Urwaldgarten. Vor der doppelstöckigen Hütte eine große Papayapflanze, Manjok, Banane und Avocado

Kakaopflanzen und Kokapflanzen haben etwa die selben Wachtumsbedingungen – feucht und warm. Es ist also durchaus möglich, statt der illegalen Koka-Pflanze die legale Kakaopflanze anzubauen. In den Urwaldgärten der Kleinbauern wachsen sie gelegentlich auch gemeinsam.

Kokastrauch mit Früchten (hagebuttenähnlich)

Diskussion in einem Urwaldgarten mit Mabel Rueda (wissenschaftliche Mitarbeiterin), Mitarbeitern der UNO (UNEP) Mitgliedern einer Kooperative. Thema: Die Bekämpfung der Monilia-Krankheit. der Urwaldgarten bestand aus Banane, Kakao, Avocado und Kaffee.

Das Programm der kolumbianischen Regierung mit dem Koka durch Kakao ersetzt werden soll, ist nicht neu. In manchen Gebieten Kolumbiens ist es auch erfolgreich. So traf ich auf meinen Reisen zur Kakaosuche am mittleren Rio Magdalena  mehrmals Kakaobauern, die zuvor in großem Stil Koka angebaut hatten. Ich befragte sie, warum sie das lukrative Geschäft mit dem Koka aufgegeben haben, und stattdessen Kakao anbauen:

Bei der Ernte werden die Blätter eines Kokastrauches gepflückt.

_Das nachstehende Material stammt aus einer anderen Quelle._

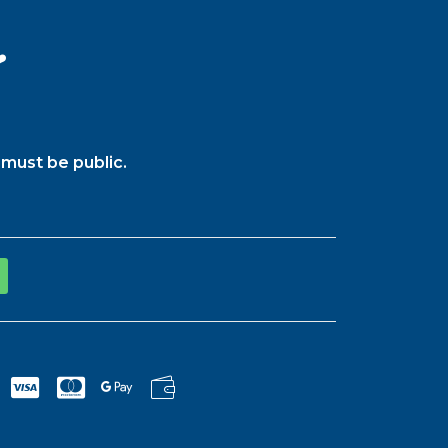
️
must be public.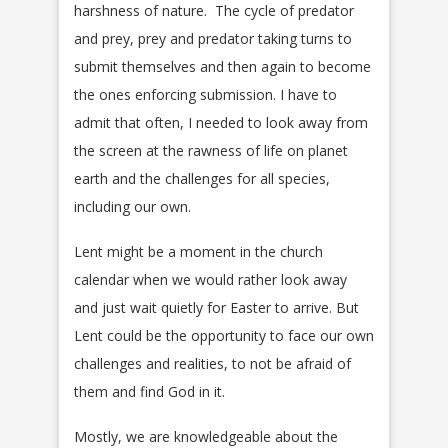
harshness of nature. The cycle of predator
and prey, prey and predator taking turns to
submit themselves and then again to become
the ones enforcing submission. I have to
admit that often, I needed to look away from
the screen at the rawness of life on planet
earth and the challenges for all species,
including our own.
Lent might be a moment in the church
calendar when we would rather look away
and just wait quietly for Easter to arrive. But
Lent could be the opportunity to face our own
challenges and realities, to not be afraid of
them and find God in it.
Mostly, we are knowledgeable about the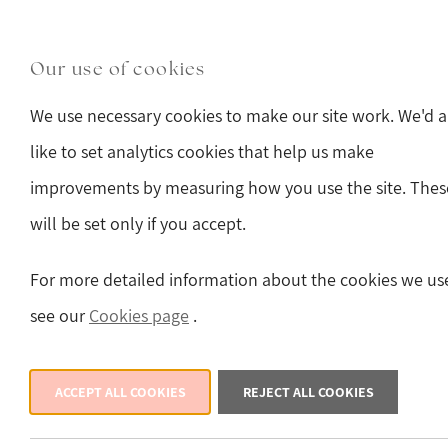
Skip to main content
Main Street, Hawes, North Yorkshire, DL8 3QW
(o
Our use of cookies
Sturmans Antiques 
We use necessary cookies to make our site work. We'd a
like to set analytics cookies that help us make
improvements by measuring how you use the site. Thes
will be set only if you accept.
Back
For more detailed information about the cookies we us
see our
Cookies page
.
ACCEPT ALL COOKIES
REJECT ALL COOKIES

Das größte Problem sei der illegale Anbau. Dadurch wird jeder Kokapflanzer erpressbar durch korrupte Regierungsbeamte, Guerilla, Paramilitärs und sonstige Banditen. Alle wollen teilhaben am Gewinn, sodass letztendlich nicht mehr viel übrig bleibt. Zudem bestünde das Risiko der Koka-Pflanzenvernichtung durch die Behörden. Dann dauert es wieder 2-3 Jahre ohne Einkommen, bis die Sträucher wieder zu beernten sind. Schließlich würden bei Koka die Blätter geerntet, und die braucht die Pflanze, um rasch zu wachsen. Ein wichtiges Argument gegen Koka sei ferner die fehlende Zukunftsfähigkeit und damit ein Problem für die Zukunft der Kinder.

Die tropische Provinz Caqueta ist extrem unterentwickelt. Industrie gibt es nicht, der Transport verläuft auf schmalen unbefestigten Wegen und vor allem auf Flüssen. In diesen Gebieten ist der Kokaanbau eine wichtige, jedoch illegale, Erwerbsquelle.

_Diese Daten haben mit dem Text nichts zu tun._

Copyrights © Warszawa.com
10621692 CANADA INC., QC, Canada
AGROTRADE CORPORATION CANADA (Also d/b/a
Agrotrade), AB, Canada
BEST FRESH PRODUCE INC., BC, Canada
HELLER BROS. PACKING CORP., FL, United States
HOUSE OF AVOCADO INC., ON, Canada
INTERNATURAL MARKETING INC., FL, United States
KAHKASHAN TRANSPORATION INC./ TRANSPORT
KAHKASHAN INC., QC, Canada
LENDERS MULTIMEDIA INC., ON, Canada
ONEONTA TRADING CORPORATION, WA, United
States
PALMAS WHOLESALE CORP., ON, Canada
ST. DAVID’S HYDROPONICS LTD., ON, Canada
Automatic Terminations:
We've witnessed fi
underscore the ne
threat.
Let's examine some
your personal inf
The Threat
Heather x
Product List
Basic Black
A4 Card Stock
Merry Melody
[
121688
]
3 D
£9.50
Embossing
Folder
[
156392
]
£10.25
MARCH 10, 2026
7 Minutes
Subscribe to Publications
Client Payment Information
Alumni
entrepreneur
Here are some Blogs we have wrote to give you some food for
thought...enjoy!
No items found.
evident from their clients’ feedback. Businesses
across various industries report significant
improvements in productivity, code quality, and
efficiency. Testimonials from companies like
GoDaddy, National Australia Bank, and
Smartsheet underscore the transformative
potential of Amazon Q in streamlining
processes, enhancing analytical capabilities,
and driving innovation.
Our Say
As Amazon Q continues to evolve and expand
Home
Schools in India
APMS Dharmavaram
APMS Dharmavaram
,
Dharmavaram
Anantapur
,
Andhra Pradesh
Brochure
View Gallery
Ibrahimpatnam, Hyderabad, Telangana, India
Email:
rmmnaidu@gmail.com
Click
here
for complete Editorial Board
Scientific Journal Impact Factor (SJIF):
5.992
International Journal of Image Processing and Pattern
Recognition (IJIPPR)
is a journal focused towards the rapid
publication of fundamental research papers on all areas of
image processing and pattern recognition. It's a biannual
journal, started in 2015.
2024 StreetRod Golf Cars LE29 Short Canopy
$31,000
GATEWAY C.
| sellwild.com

Ein Urwaldgarten mit Koka (rechts Mitte), Kakao (unten) und diverse andere Kulturpflanzen

Aus diesen abgelegenen Gebieten kommt der Kakao, den wir im Schoko-Braunschweig-Löwen verarbeiten. Die derzeit etwa 70 Kleinbauernfamilien leben weit verstreut in Gebieten, die nur mit Pferd und zu Fuss erreichbar sind. Die Bauern leben in einfachen Holzhütten. Das Leben spielt sich meistens draußen ab.

 Kleinbauern mit der Kakao-Ernte vor dem Öffnen der Früchte..

In ihren Urwaldgärten von etwa 2-5 ha bauen sie Pflanzen an, die der täglichen Ernährung dienen, gelegentlich auch auf heimischen Märkten verkauft werden und die, wie der Kakao, auch international vermarktet werden – sofern sich eine Kooperative darum kümmert. Auch Koka wird gelegentlich angebaut, deren Blätter verkauft und in den sog. Dschungellaboratorien in Kokainpaste verarbeitet werden. Noch kommt der Kakao für den Schoko-Braunschweig-Löwen aus einigen Urwaldgärten in den auch einige Kokasträucher stehen. Das soll sich ändern, und dafür bekommen die Bauern einen 20 % höheren Kakaopreis, verglichen mit dem Marktpreis.

 Mit meinem Besuch platzte ich in eine Beratungskonferenz von Kleinbauern. Gerne wurde sie unterbrochen, denn es gab was zu feiern – nämlich den Besuch!